In 1919 Chagall, who became the commissioner for artistic affairs in the town of Vitebsk, invited Lissitzky to head an architecture and printing workshop at the local art school there. When the suprematist artist Kazimir Malevich joined the school's faculty, Lissitzky, with other professors and students, became a member of Malevich's UNOVIS group and adopted some of suprematism's visual language of geometric forms. But Lissitzky developed his own approach to painting, which he called the Proun (an acronym for Project for a New Art). Unlike Malevich, Lissitzky created canvases with architectonic structures, declaring that to fully understand his paintings, the viewer had to consider them from multiple perspectives. Lissitzky was later to call these pictures way stations between painting and architecture. While in Vitebsk, he also produced several propaganda posters for the Red Army, the best known of which is "Beat the Whites with the Red Wedge."
In 1921 Lissitzky left for Europe, where he spent four years. Initially he lived in Berlin, where he collaborated with the Scythians, a Russian émigré group, for whom he designed several issues of an avant-garde magazine, Veshch (Object). This publication was intended as a cultural bridge between Russians in Europe and in the Soviet Union. He also worked with a community of Jewish artists as well as with Theo van Doesburg, the founder of the De Stijl movement, and Kurt Schwitters, the Dada artist who established his one-man Merz movement in Hanover. While in Europe, Lissitzky saw the publication of his children's book Of Two Squares, which he had designed in Vitebsk, as well as a book of poems by Vladimir Mayakovsky, For the Voice. The two books were among the first avant-garde publications to interest German graphic designers, including Jan Tschichold, who recognized Lissitzky as one of the forerunners of the "new typography" that he promoted in the 1920s.

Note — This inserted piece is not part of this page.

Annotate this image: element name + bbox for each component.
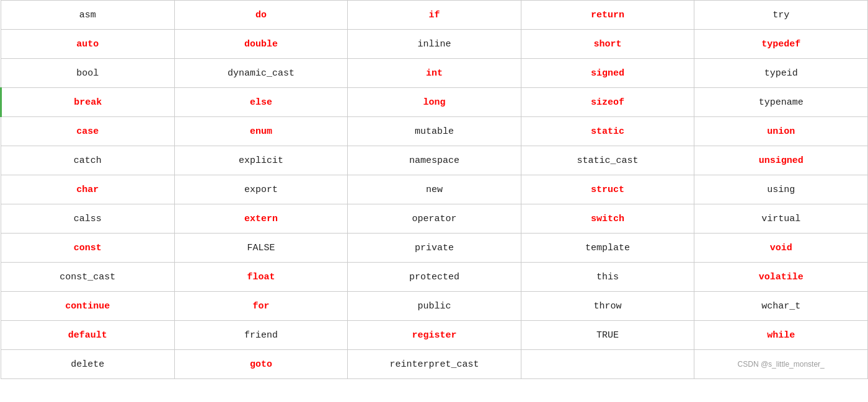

After recuperating from tuberculosis in Switzerland for about two years, Lissitzky returned to the Soviet Union and began to take on commissions for the state. Among the first was the All-Union Printing Trades Exhibition. This was followed by a commission to design the mammoth exhibit on the Soviet press, which the Soviet government presented at the Pressa, an international survey of the world press that opened in Cologne in 1928. The Pressa design was the first of four state-sponsored displays that Lissitzky created for foreign exhibitions, the other three being the section on Soviet film and photography for the Werkbund exhibition Film und Foto of 1929 as well as displays for the International Fur Trade Exhibition and the International Hygiene Exhibition in 1930.
Following his return to Moscow, Lissitzky also joined the faculty of the Vhkutemas, the state design school, where he taught in the department of interior design. One of the major projects that he and his students worked on was the design for a small flat in a new communal building. Lissitzky continued as well to design books and periodicals for the government. His major work as a publication designer was for the propaganda journal USSR in Construction, which was published between 1930 and 1941. For this publication, Lissitzky designed almost twenty-five issues, some with his wife, Sophie. He developed a narrative style that combined photographs, drawings, text, and sometimes pictorial statistics in order to tell a story. In the early years of the journal's publication, Lissitzky's designs portrayed heroic feats such as the construction of the Dnieper dam and power station, but by the late 1930s, the journal served as a mask for the purges and harsh conditions of collective labor imposed by Joseph Stalin. In 1941, the year he died of tuberculosis, Lissitzky received his last commission—three posters to abet the Soviet war effort.
See alsoChagall, Marc; Malevich, Kazimir; Painting, Avant-Garde; Socialist Realism .
BIBLIOGRAPHY
Lissitzky-Küppers, Sophie. El Lissitzky: Life, Letters, Texts. Translated by Helene Aldwinckle and Mary Whittall. London, 1968.
Margolin, Victor. The Struggle for Utopia: Rodchenko, Lissitzky, Moholy-Nagy, 1917–1946. Chicago and London, 1997.
Nisbet, Peter. El Lissitzky, 1890–1941: Catalogue for an Exhibition. Cambridge, Mass., 1987.
Perloff, Nancy, and Brian Reed, eds. Situating El Lissitzky: Vitebsk, Berlin, Moscow. Los Angeles, 2003.
Tupitsyn, Margarita. El Lissitzky: Beyond the Abstract Cabinet. New Haven, Conn., 1999.